L'influence de Simone Veil sur la contraception

Légalisée par la loi Neuwirth, la pilule n'est cependant pas remboursée par la Sécurité sociale, et l'avortement reste toujours strictement interdit. Il faudra attendre 1974 pour que la nouvelle ministre de la Santé Simone Veil poursuive l'œuvre de Neuwirth avec la loi du 4 décembre 1974 permettant le remboursement de la pilule contraceptive par la Sécurité sociale et autorisant les plannings familiaux à la délivrer gratuitement et anonymement à des mineures. Par ailleurs, la pilule peut être désormais prescrite sans le consentement parental. Avec cette première, Simon Veil entend bien rendre la contraception accessible aux classes les plus populaires et démocratiser la pilule. La seconde loi Veil, autorisant l'avortement, sera adoptée l'année suivante.
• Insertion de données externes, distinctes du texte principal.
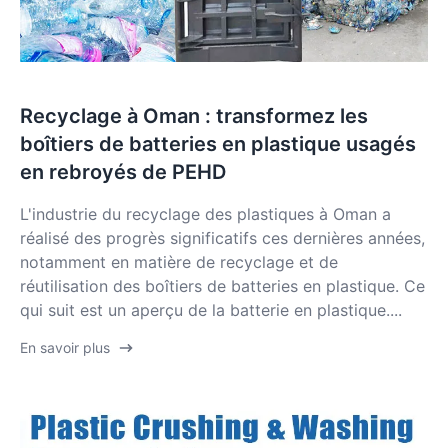
Recyclage à Oman : transformez les
boîtiers de batteries en plastique usagés
en rebroyés de PEHD
L'industrie du recyclage des plastiques à Oman a
réalisé des progrès significatifs ces dernières années,
notamment en matière de recyclage et de
réutilisation des boîtiers de batteries en plastique. Ce
qui suit est un aperçu de la batterie en plastique....
En savoir plus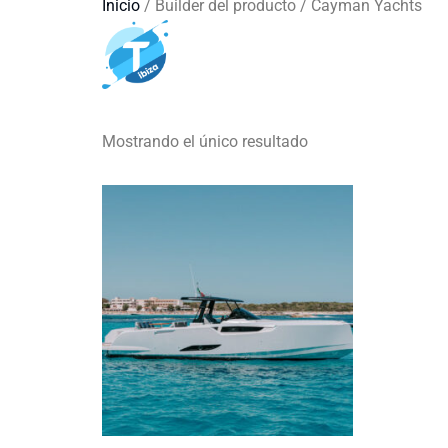
Inicio
/ Builder del producto / Cayman Yachts
Cayman Y
Barcos
Mostrando el único resultado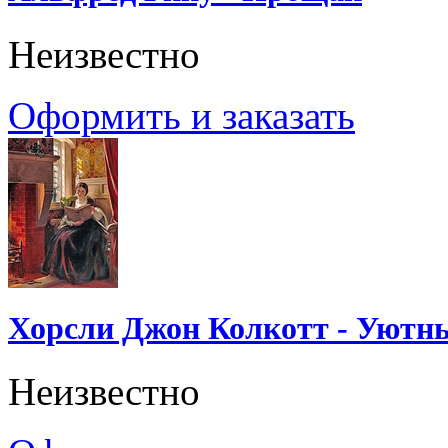
Неизвестно
Оформить и заказать
Хорсли Джон Колкотт - Уютн
Неизвестно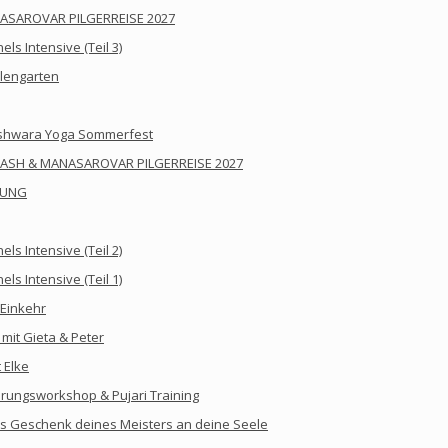
ASAROVAR PILGERREISE 2027
s Intensive (Teil 3)
lengarten
eshwara Yoga Sommerfest
LASH & MANASAROVAR PILGERREISE 2027
BUNG
s Intensive (Teil 2)
s Intensive (Teil 1)
 Einkehr
mit Gieta & Peter
 Elke
ahrungsworkshop & Pujari Training
iges Geschenk deines Meisters an deine Seele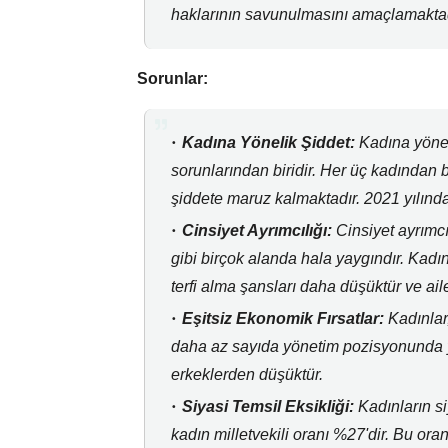
haklarının savunulmasını amaçlamaktad
Sorunlar:
Kadına Yönelik Şiddet:
Kadına yönel
sorunlarından biridir.
Her üç kadından bi
şiddete maruz kalmaktadır.
2021 yılında
Cinsiyet Ayrımcılığı:
Cinsiyet ayrımcıl
gibi birçok alanda hala yaygındır.
Kadın
terfi alma şansları daha düşüktür ve ail
Eşitsiz Ekonomik Fırsatlar:
Kadınlar
daha az sayıda yönetim pozisyonunda y
erkeklerden düşüktür.
Siyasi Temsil Eksikliği:
Kadınların si
kadın milletvekili oranı %27'dir.
Bu oran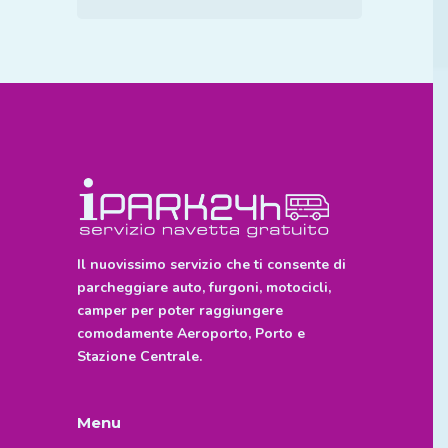
Il nuovissimo servizio che ti consente di
parcheggiare auto, furgoni, motocicli,
camper per poter raggiungere
comodamente Aeroporto, Porto e
Stazione Centrale.
Menu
Mettant fin à des années de méthodes aussi hasardeuses qu'artisanales faites de contrôle de températures, d'abstinence, de méthode Ogino, de coït interrompu et autres avortements clandestins, la démocratisation des moyens de contraception permettra à de nombreuses femmes de contrôler leur corps, de choisir le moment d'avoir des enfants et de vivre une sexualité épanouie. En 1999, la mise en vente libre de la pilule du lendemain sans ordonnance dans toutes les pharmacies permet d'avoir recours à une a contraception d'urgence en cas d'oubli de pilule ou d'incident de préservatif.